Практикум 6. Transmembrane proteins

Task 1

Omp33 porin

Type:

Transmembrane (3 classes)

Class: Beta-barrel transmembrane (36 superfamilies)

Superfamily: OmpG-like porins (n=14,S=16) (3 families) PF09381

Family: Omp33 porin (1 proteins) 1.B.1 (TCDB) PF16956 IPR031593 PDBsum

Species: Acinetobacter baumannii (37 proteins)

Localization: Bacterial Gram-negative outer membrane (421 proteins)

pdb: 6gie

Uniprot: A0A081GU02_ACIBA

Function: Omp33's main function is to serve as a channel for the passive diffusion of small molecules, such as ions and nutrients, across the bacterial outer membrane. Porins like Omp33 play a critical role in the uptake of essential nutrients and in the defense mechanisms of the bacterial cell.

фото
Img.1. Image of the Omp33 porin structure location in the cell membrane, this picture was taken form OPM site.

Coordinates of the transmembrane regions of the protein from OPM:

1( 3- 10)
2( 22- 30)
3( 51- 58)
4( 74- 83)
5( 90- 97)
6( 115- 121)
7( 127- 134)
8( 169- 177)
9( 185- 194)
10( 200- 206)
11( 214- 219)
12( 232- 239)
13( 246- 251)
14( 265- 272)

The protein sequence was downloaded from the PDB record in fasta format and uploaded to DeepTMHMM.

фото
Img.2. The DeepTMHMM output
On the horizontal axes, the positions of amino acids of the protein are plotted. On the vertical axes - the probability of the predicted existence of the amino acid in a certain position. Different colors denote different positions: Red - in the membrane, green - in the periplasm,blue - outside the cell, orange - signal sequence.
The output file in .gff3
results:
1(21-27)
2(45-51)
3(74-80)
4(96-103)
5(113-119)
6(136-143)
7(150-156)
8(191-197)
9(206-213)
10(221-228)
11(234-242)
12(253-260)
13(267-274)
14(286-294)
Chain Number of predicted TMRs: 14,which corresponds to the experimentally obtained model, but the boundaries of the transmembrane fragments in the experimental model and in the predicted one do not coincide at all. This could be arised from protein conformational flexibility or post-translational modifications, or even the presents of other molecules could influence localization of regions.

Task 2.Comparison of predictions of transmembrane regions in the alpha-helical protein

1. My protein which currently has no close homolog with an experimentally obtained three-dimensional structure (terra incognita) is Leucine efflux protein (LEUE_ECO57)

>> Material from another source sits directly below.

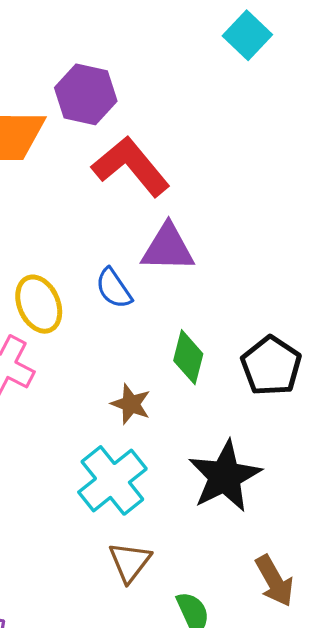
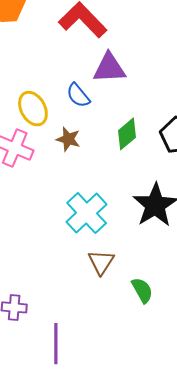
green diamond: (188, 357) -> (127, 134), turned 40
brown star: (131, 404) -> (68, 139), moved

Name: Leucine efflux protein/Белок выхода лейцина
Swiss-prot AC: Q8XDS6
Organism: Escherichia coli O157:H7
Function:Exporter of leucine
2.Run DeepTMHMM with Leucine efflux protein:

фото
Img.3.Arrangement of helices by the DeepTMHMM algorithm for Leucine efflux protein
The upper graph shows the probable structure, while the lower one displays the probability distribution for each position to be in a specific region. The X-axis represents the protein sequence. The colors indicate the following: red-represents transmembrane segments, blue- represents extracellular regions, and pink- represents intracellular regions.
It was found that there are 6 transmembrane alpha helices
The output file in .gff3

Coordinates of the transmembrane regions of the protein from OPM:

1(11-31)
2(45-69)
3(74-92)
4(130-139)
5(153-175)
12(195-208)

3.Number of Membranes:1

Type of membrane:gram-negative bacteria outter membrane

Allow curvature: yes

Topology (N-ter): out or in does not make differences according to DeepTMHMM prediction

Coordinates of the transmembrane regions of the protein from PPM:

1( 12- 22)
2( 43- 68)
3( 74- 99)
4( 120- 141)
5( 153- 175)

The number of findings does not coincide with DeepTMHMM. However, the transmembrane regions intersect according to the results of two predictions, despite the shifts. If we look at the AlphaFold prediction, it can be seen that the boundaries of the transmembrane domains have lower prediction accuracy. This may be explained by the fact that DeepTMHMM and AlphaFold use different approaches and training datasets for predicting protein structures, which should influence how the algorithms determine the start and end of transmembrane domains. These differences could also be explained by protein conformational flexibility, as each model may represent a specific conformation. These differences in prediction accuracy can explain the variations in the length of the transmembrane domains predicted by the two methods.